Par contre, pour les cellules de souche embryonnaire d'un embryon congelé, un problème se pose. On peut les conserver, les congeler, les utiliser plus tard, il y a donc des atouts potentiels pour l'utilisation de ces cellules. Mais, en dehors du rejet immunologique classique, se pose un autre problème lié au fait que le niveau d'expression de certaines molécules du système HLA est assez faible. Si bien qu'une autre catégorie de cellules du système immunitaire vont tuer ces cellules une fois qu'elles ont été implantées. Il est évident qu'à partir du moment où l'on envisage un projet thérapeutique avec des cellules embryonnaires qui ont une fantastique capacité de prolifération, si on n'est pas capable de maîtriser les risques inhérents au développement de tumeurs, l'affaire n'est pas envisageable.

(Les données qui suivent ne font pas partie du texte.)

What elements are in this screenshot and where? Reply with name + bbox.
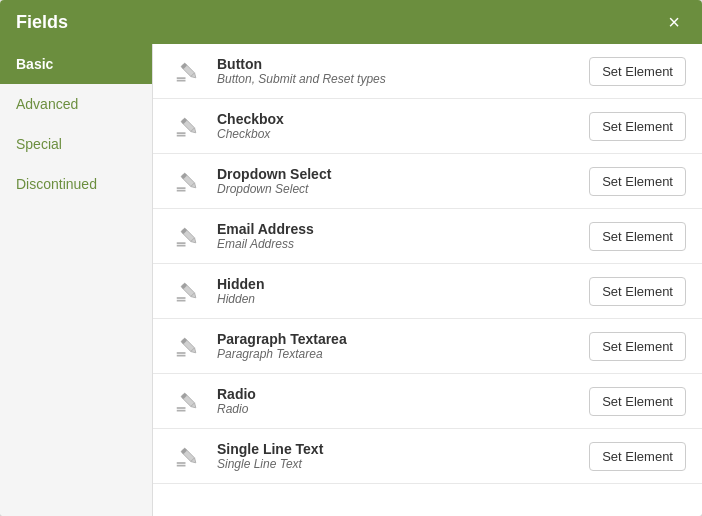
- pencil-icon-paragraph-textarea: [169, 332, 209, 360]
- set-element-button-checkbox[interactable]: Set Element: [589, 112, 686, 141]
- field-info-email-address: Email AddressEmail Address: [209, 221, 589, 251]
- set-element-button-button[interactable]: Set Element: [589, 57, 686, 86]
- field-name-dropdown-select: Dropdown Select: [217, 166, 589, 182]
- field-row-single-line-text: Single Line TextSingle Line TextSet Elem…: [153, 429, 702, 484]
- set-element-button-single-line-text[interactable]: Set Element: [589, 442, 686, 471]
- field-info-paragraph-textarea: Paragraph TextareaParagraph Textarea: [209, 331, 589, 361]
- field-row-paragraph-textarea: Paragraph TextareaParagraph TextareaSet …: [153, 319, 702, 374]
- close-button[interactable]: ×: [662, 10, 686, 34]
- field-name-hidden: Hidden: [217, 276, 589, 292]
- field-desc-button: Button, Submit and Reset types: [217, 72, 589, 86]
- fields-modal: Fields × BasicAdvancedSpecialDiscontinue…: [0, 0, 702, 516]
- set-element-button-hidden[interactable]: Set Element: [589, 277, 686, 306]
- content-area: ButtonButton, Submit and Reset typesSet …: [153, 44, 702, 516]
- field-name-single-line-text: Single Line Text: [217, 441, 589, 457]
- modal-title: Fields: [16, 12, 68, 33]
- pencil-icon-single-line-text: [169, 442, 209, 470]
- field-name-paragraph-textarea: Paragraph Textarea: [217, 331, 589, 347]
- sidebar: BasicAdvancedSpecialDiscontinued: [0, 44, 153, 516]
- set-element-button-dropdown-select[interactable]: Set Element: [589, 167, 686, 196]
- pencil-icon-button: [169, 57, 209, 85]
- pencil-icon-hidden: [169, 277, 209, 305]
- field-row-checkbox: CheckboxCheckboxSet Element: [153, 99, 702, 154]
- field-name-radio: Radio: [217, 386, 589, 402]
- field-row-dropdown-select: Dropdown SelectDropdown SelectSet Elemen…: [153, 154, 702, 209]
- sidebar-item-special[interactable]: Special: [0, 124, 152, 164]
- field-desc-dropdown-select: Dropdown Select: [217, 182, 589, 196]
- modal-header: Fields ×: [0, 0, 702, 44]
- field-info-hidden: HiddenHidden: [209, 276, 589, 306]
- field-row-email-address: Email AddressEmail AddressSet Element: [153, 209, 702, 264]
- sidebar-item-advanced[interactable]: Advanced: [0, 84, 152, 124]
- field-name-button: Button: [217, 56, 589, 72]
- field-desc-radio: Radio: [217, 402, 589, 416]
- field-name-checkbox: Checkbox: [217, 111, 589, 127]
- field-info-radio: RadioRadio: [209, 386, 589, 416]
- field-info-dropdown-select: Dropdown SelectDropdown Select: [209, 166, 589, 196]
- field-desc-checkbox: Checkbox: [217, 127, 589, 141]
- sidebar-item-basic[interactable]: Basic: [0, 44, 152, 84]
- modal-body: BasicAdvancedSpecialDiscontinued ButtonB…: [0, 44, 702, 516]
- set-element-button-email-address[interactable]: Set Element: [589, 222, 686, 251]
- field-row-hidden: HiddenHiddenSet Element: [153, 264, 702, 319]
- set-element-button-radio[interactable]: Set Element: [589, 387, 686, 416]
- field-desc-single-line-text: Single Line Text: [217, 457, 589, 471]
- field-info-single-line-text: Single Line TextSingle Line Text: [209, 441, 589, 471]
- field-info-checkbox: CheckboxCheckbox: [209, 111, 589, 141]
- pencil-icon-email-address: [169, 222, 209, 250]
- field-info-button: ButtonButton, Submit and Reset types: [209, 56, 589, 86]
- field-row-button: ButtonButton, Submit and Reset typesSet …: [153, 44, 702, 99]
- pencil-icon-dropdown-select: [169, 167, 209, 195]
- pencil-icon-radio: [169, 387, 209, 415]
- field-desc-paragraph-textarea: Paragraph Textarea: [217, 347, 589, 361]
- field-row-radio: RadioRadioSet Element: [153, 374, 702, 429]
- field-desc-email-address: Email Address: [217, 237, 589, 251]
- field-name-email-address: Email Address: [217, 221, 589, 237]
- sidebar-item-discontinued[interactable]: Discontinued: [0, 164, 152, 204]
- pencil-icon-checkbox: [169, 112, 209, 140]
- field-desc-hidden: Hidden: [217, 292, 589, 306]
- set-element-button-paragraph-textarea[interactable]: Set Element: [589, 332, 686, 361]
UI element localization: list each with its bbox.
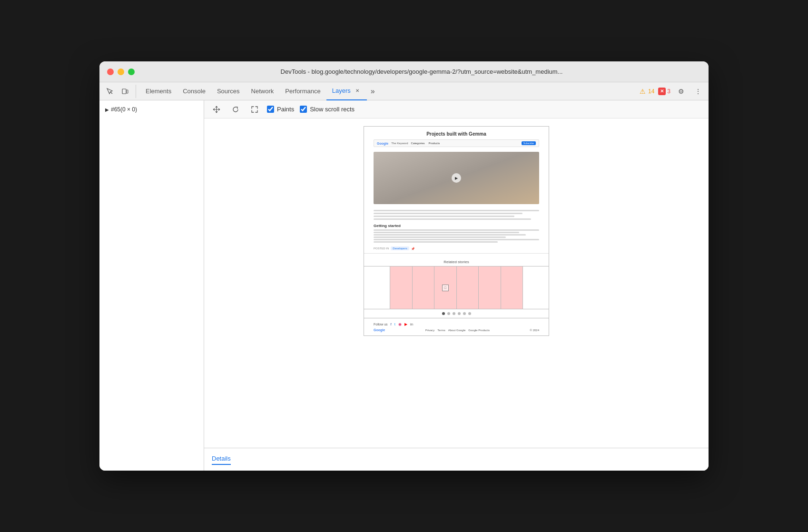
tab-performance[interactable]: Performance	[279, 82, 326, 100]
youtube-icon: ▶	[404, 322, 407, 326]
mini-keyword-text: The Keyword	[391, 142, 408, 145]
gs-line-6	[374, 241, 498, 243]
card-left-white	[364, 266, 390, 309]
pink-card-4	[457, 266, 479, 309]
linkedin-icon: in	[410, 322, 413, 326]
preview-top: Projects built with Gemma Google The Key…	[364, 126, 549, 266]
inspect-element-button[interactable]	[103, 85, 117, 98]
svg-rect-2	[127, 90, 128, 93]
dot-5	[463, 312, 466, 315]
title-bar: DevTools - blog.google/technology/develo…	[99, 61, 709, 82]
preview-projects-section: Projects built with Gemma Google The Key…	[364, 127, 549, 152]
pink-card-5	[479, 266, 501, 309]
facebook-icon: f	[391, 322, 392, 326]
paints-label: Paints	[277, 106, 294, 113]
tab-network[interactable]: Network	[246, 82, 280, 100]
posted-in-section: POSTED IN Developers 📌	[374, 246, 539, 250]
footer-nav-links: Privacy Terms About Google Google Produc…	[425, 329, 490, 332]
dot-4	[458, 312, 461, 315]
page-preview-wrapper: Projects built with Gemma Google The Key…	[208, 122, 705, 340]
card-right-white	[522, 266, 549, 309]
footer-social-row: Follow us f t ◉ ▶ in	[374, 322, 539, 326]
related-stories-label: Related stories	[443, 260, 469, 264]
layers-toolbar: Paints Slow scroll rects	[204, 100, 709, 118]
warning-icon: ⚠	[639, 88, 647, 95]
slow-scroll-rects-checkbox[interactable]	[300, 106, 307, 113]
gs-line-2	[374, 232, 519, 233]
sidebar-item-root[interactable]: ▶ #65(0 × 0)	[99, 104, 204, 115]
getting-started-title: Getting started	[374, 224, 539, 228]
gs-line-5	[374, 239, 539, 240]
twitter-icon: t	[394, 322, 395, 326]
related-stories-section: Related stories	[364, 253, 549, 266]
gs-line-1	[374, 229, 539, 231]
text-line-4	[374, 218, 531, 220]
svg-rect-1	[122, 89, 126, 94]
more-tabs-button[interactable]: »	[367, 87, 379, 96]
mini-browser-bar: Google The Keyword Categories Products S…	[374, 139, 539, 147]
instagram-icon: ◉	[398, 322, 402, 326]
devtools-container: Elements Console Sources Network Perform…	[99, 82, 709, 471]
tab-layers-close[interactable]: ✕	[354, 87, 361, 95]
devtools-body: ▶ #65(0 × 0)	[99, 100, 709, 471]
fit-tool-button[interactable]	[248, 103, 261, 116]
traffic-lights	[107, 69, 135, 75]
pink-card-2	[413, 266, 435, 309]
slow-scroll-rects-checkbox-group[interactable]: Slow scroll rects	[300, 106, 355, 113]
page-preview: Projects built with Gemma Google The Key…	[364, 126, 549, 336]
maximize-button[interactable]	[128, 69, 135, 75]
warnings-badge[interactable]: ⚠ 14	[639, 88, 654, 95]
dot-6	[468, 312, 471, 315]
dot-3	[453, 312, 455, 315]
more-options-button[interactable]: ⋮	[691, 85, 705, 98]
pink-card-1	[390, 266, 413, 309]
mini-nav: Categories Products	[411, 142, 518, 145]
toolbar-icons	[103, 85, 136, 98]
tab-bar: Elements Console Sources Network Perform…	[140, 82, 637, 100]
footer-links-row: Google Privacy Terms About Google Google…	[374, 328, 539, 332]
projects-title: Projects built with Gemma	[374, 131, 539, 137]
devtools-toolbar: Elements Console Sources Network Perform…	[99, 82, 709, 100]
text-line-1	[374, 210, 539, 211]
devtools-window: DevTools - blog.google/technology/develo…	[99, 61, 709, 471]
window-title: DevTools - blog.google/technology/develo…	[142, 68, 701, 75]
preview-video-area: ▶	[374, 152, 539, 204]
card-marker-icon: □	[444, 286, 446, 289]
errors-badge[interactable]: ✕ 3	[658, 88, 670, 95]
svg-line-0	[110, 92, 112, 94]
play-button-icon: ▶	[452, 173, 461, 183]
tab-elements[interactable]: Elements	[140, 82, 177, 100]
text-line-2	[374, 213, 522, 214]
close-button[interactable]	[107, 69, 114, 75]
pan-tool-button[interactable]	[210, 103, 223, 116]
settings-button[interactable]: ⚙	[674, 85, 688, 98]
mini-subscribe-btn: Subscribe	[522, 141, 536, 145]
rotate-tool-button[interactable]	[229, 103, 242, 116]
tab-sources[interactable]: Sources	[211, 82, 246, 100]
footer-google-logo: Google	[374, 328, 385, 332]
slow-scroll-rects-label: Slow scroll rects	[310, 106, 355, 113]
error-icon: ✕	[658, 88, 666, 95]
layers-content: Projects built with Gemma Google The Key…	[204, 118, 709, 448]
preview-text-area: Getting started POSTED IN	[364, 207, 549, 253]
pink-cards-row: □	[364, 266, 549, 309]
tab-console[interactable]: Console	[177, 82, 211, 100]
device-toolbar-button[interactable]	[118, 85, 132, 98]
text-line-3	[374, 216, 514, 217]
paints-checkbox-group[interactable]: Paints	[267, 106, 294, 113]
expand-arrow-icon: ▶	[105, 107, 109, 112]
minimize-button[interactable]	[118, 69, 124, 75]
preview-footer: Follow us f t ◉ ▶ in Google	[364, 318, 549, 336]
paints-checkbox[interactable]	[267, 106, 274, 113]
details-label: Details	[212, 455, 231, 465]
gs-line-3	[374, 234, 526, 236]
dot-2	[447, 312, 450, 315]
tab-layers[interactable]: Layers ✕	[326, 82, 367, 100]
layers-sidebar: ▶ #65(0 × 0)	[99, 100, 204, 471]
gs-line-4	[374, 236, 506, 238]
pink-card-3: □	[434, 266, 457, 309]
dot-1	[442, 312, 445, 315]
toolbar-right: ⚠ 14 ✕ 3 ⚙ ⋮	[639, 85, 705, 98]
footer-copyright: © 2024	[530, 329, 539, 332]
mini-google-logo: Google	[377, 142, 388, 145]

Pour résumer les avantages et les inconvénients de ces différentes techniques, on dira que les souches adultes ne posent pas de problème de compatibilité, donc de rejet, puisque ce sont les cellules de l'individu. Mais des données très récentes viennent faire douter d'au moins une partie des résultats qui avaient été acquis sur les possibilités de transdifférenciation. Cela ne veut pas dire que cette piste doit être abandonnée mais elle a moins de probabilité aujourd'hui d'arriver à un succès qu'on ne le pensait au départ. Elle ne pose pas plus de problèmes de considérations éthiques que d'autres greffes classiques puisqu'il s'agit des propres cellules d'un individu. Concernant les cellules embryonnaires obtenues à partir d'embryons congelés sans projet parental, celles-ci posent un problème de compatibilité puisque, par définition, ces cellules sont génétiquement distinctes du patient que l'on chercherait à prélever. Le problème est le même que pour une greffe d'organe. La faisabilité pose moins de problèmes que celle de la transdifférenciation des cellules souches adultes.Les problèmes éthiques sont liés à l'aspect licite et raisonnable du fait d'utiliser des cellules d'embryons congelés sans projet surnuméraire. Quant à la transplantation nucléaire, elle ne pose pas de problème de compatibilité. La faisabilité est sûrement un peu plus douteuse que pour les cellules embryonnaires, mais elle n'est pas incertaine et les problèmes éthiques sont les mêmes que pour les cellules embryonnaires. Cependant, il est important de considérer en plus le fait que la technique qui serait utilisée pour faire une thérapeutique par transplantation nucléaire serait la même que celle du clonage reproductif que chacun condamne. De plus, sur un plan pratique, pour faire des transplantations nucléaires il faut des ovocytes qui sont limités et ne s'obtiennent pas facilement. On peut donc facilement imaginer toutes sortes de dérives, de trafics d'utilisation d'ovocytes. C'est donc un problème à considérer sérieusement.